Straight talk is a policy, or more accurately a core value that is easy to espouse, but a lot tougher to actually put into practice effectively and consistently.  At IPS our business is selling complex, customized product design services; inviting and sustaining relationships with new clients is challenging. An associate once said, “In the services businesses, it’s a lot easier to TELL a client that you want their business than it is to ACT like you want it once you have it.” The whole “easier said than done” thing is true –especially when a client wants changes that will result in a price increase and/or push out the final delivery date.  This goes for internal relationships as well… we all want to offer and receive support from our coworkers, but good intentions mean nothing if we don’t practice communicating with others the way we ourselves would want to be communicated with in a crisis.

Here’s tips on how to employ straight talk in tough situations – whether with a client, colleague, or business partner:

  • Plan your communication ahead of time

Give yourself enough time to think about how you’re going to phrase a message that may be difficult for the listener to hear. Plan the “bad news” language in advance of any project or schedule deadlines so your team and clients are forewarned.

  • Whenever possible, speak face to face or over the phone rather than using email.

Email is a tricky form of communication and is actually dangerous if composed when in a state of stress.

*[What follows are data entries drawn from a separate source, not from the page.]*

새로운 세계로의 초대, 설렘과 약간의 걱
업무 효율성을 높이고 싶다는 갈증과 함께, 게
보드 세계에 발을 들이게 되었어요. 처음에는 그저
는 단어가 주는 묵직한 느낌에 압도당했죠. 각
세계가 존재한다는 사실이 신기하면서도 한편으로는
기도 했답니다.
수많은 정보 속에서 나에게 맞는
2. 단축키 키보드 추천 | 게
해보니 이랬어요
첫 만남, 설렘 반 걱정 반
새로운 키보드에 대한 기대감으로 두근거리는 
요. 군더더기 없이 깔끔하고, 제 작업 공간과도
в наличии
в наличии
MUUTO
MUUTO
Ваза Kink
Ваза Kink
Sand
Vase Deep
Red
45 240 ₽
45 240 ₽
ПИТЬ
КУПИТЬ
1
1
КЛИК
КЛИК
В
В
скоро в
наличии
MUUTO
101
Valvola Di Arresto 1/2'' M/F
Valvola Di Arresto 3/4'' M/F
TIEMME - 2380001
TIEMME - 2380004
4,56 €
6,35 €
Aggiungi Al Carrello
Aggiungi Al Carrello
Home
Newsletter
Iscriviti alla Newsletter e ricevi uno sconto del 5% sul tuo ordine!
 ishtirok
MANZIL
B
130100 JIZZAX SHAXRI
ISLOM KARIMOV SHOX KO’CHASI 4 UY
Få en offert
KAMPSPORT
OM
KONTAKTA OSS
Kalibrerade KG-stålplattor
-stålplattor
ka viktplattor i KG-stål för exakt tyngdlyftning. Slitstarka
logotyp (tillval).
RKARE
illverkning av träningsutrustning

Breathe. If you’ve received a disturbing message, take a break before responding if you can. If you must write while some thoughts are fresh on your mind, go ahead. But be sure to wait and bounce your messaging off a co-worker or supervisor — or at least edit very carefully before clicking “send”.

  • Use a script

Sit down and write down the words that you would want to hear if the news were being delivered to you (even though you don’t ever like hearing disappointing info!).  Whether writing an email, talking on the phone or sitting directly across from someone, having notes in front of you will enable you to remember the precise language you want to use and cover important points aimed at mitigating the problem to de-fuse the situation.

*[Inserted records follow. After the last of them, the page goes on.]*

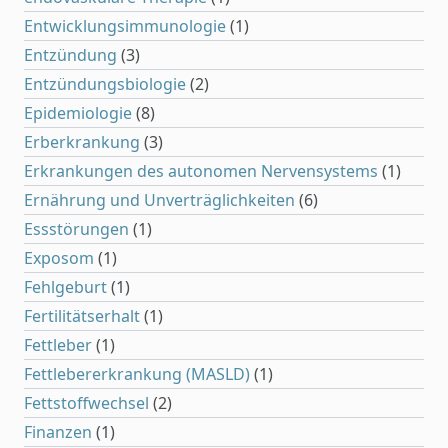
Entwicklungsimmunologie
(1)
Entzündung
(3)
Entzündungsbiologie
(2)
Epidemiologie
(8)
Erberkrankung
(3)
Erkrankungen des autonomen Nervensystems
(1)
Ernährung und Unverträglichkeiten
(6)
Essstörungen
(1)
Exposom
(1)
Fehlgeburt
(1)
Fertilitätserhalt
(1)
Fettleber
(1)
Fettlebererkrankung (MASLD)
(1)
Fettstoffwechsel
(2)
Finanzen
(1)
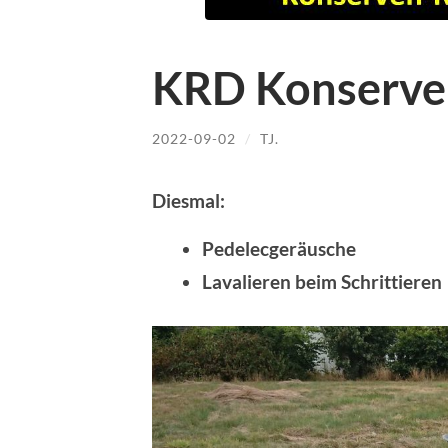
KRD Konserve
2022-09-02
/
TJ.
Diesmal:
Pedelecgeräusche
Lavalieren beim Schrittieren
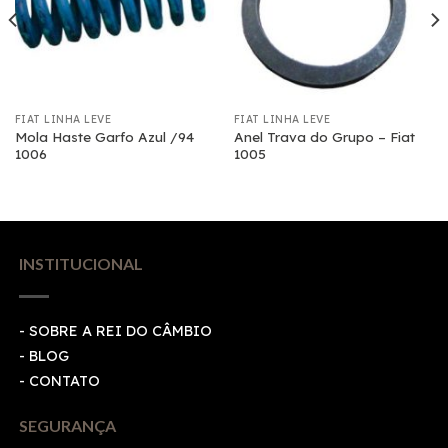
FIAT LINHA LEVE
FIAT LINHA LEVE
Mola Haste Garfo Azul /94
Anel Trava do Grupo – Fiat
1006
1005
INSTITUCIONAL
- SOBRE A REI DO CÂMBIO
- BLOG
- CONTATO
SEGURANÇA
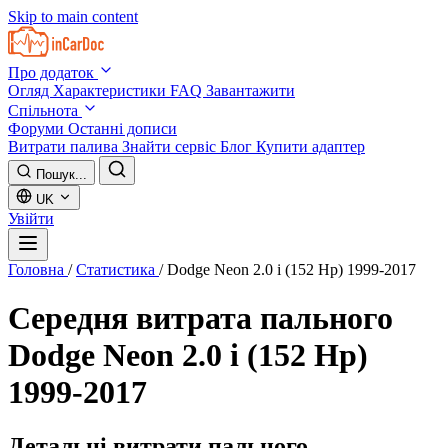
Skip to main content
Про додаток
Огляд
Характеристики
FAQ
Завантажити
Спільнота
Форуми
Останні дописи
Витрати палива
Знайти сервіс
Блог
Купити адаптер
Пошук...
UK
Увійти
Головна
/
Статистика
/
Dodge Neon 2.0 i (152 Hp) 1999-2017
Середня витрата пального
Dodge Neon 2.0 i (152 Hp)
1999-2017
Детальні витрати пального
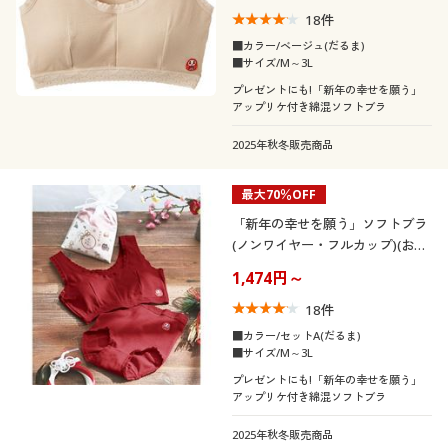
18
件
■カラー/ベージュ(だるま)
■サイズ/M～3L
プレゼントにも!「新年の幸せを願う」
アップリケ付き綿混ソフトブラ
2025年秋冬販売商品
最大70％OFF
「新年の幸せを願う」ソフトブラ
(ノンワイヤー・フルカップ)(お年
賀)
1,474円～
18
件
■カラー/セットA(だるま)
■サイズ/M～3L
プレゼントにも!「新年の幸せを願う」
アップリケ付き綿混ソフトブラ
2025年秋冬販売商品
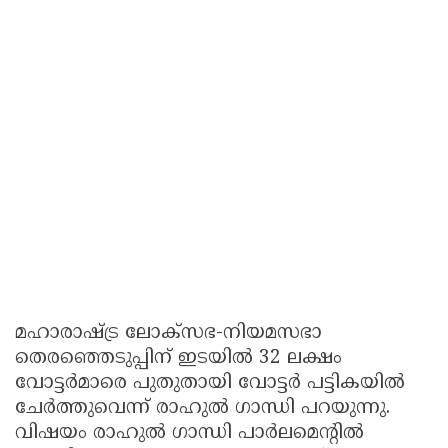
മഹാരാഷ്ട്ര ലോക്സഭ-നിയമസഭാ
തെരഞ്ഞെടുപ്പിന് ഇടയിൽ 32 ലക്ഷം
വോട്ടർമാരെ പുതുതായി വോട്ടർ പട്ടികയിൽ
ചേർത്തുവെന്ന് രാഹുൽ ഗാന്ധി പറയുന്നു.
വിഷയം രാഹുൽ ഗാന്ധി പാർലമെന്റിൽ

  • Deliver difficult news in a timely fashion.

Even though you’d really rather not have that awkward conversation, take care of addressing tough issues promptly so all stakeholders can absorb the true nature of the problem and have the necessary information to join in formulating solutions.

  • Ask for help from a colleague.

Some folks are better at dealing with sticky situations than others. If you have a trusted colleague or associate who has that great way with words, don’t hesitate to ask for some assistance in developing your message plan. Such coaching may also help you address future issues with greater ease.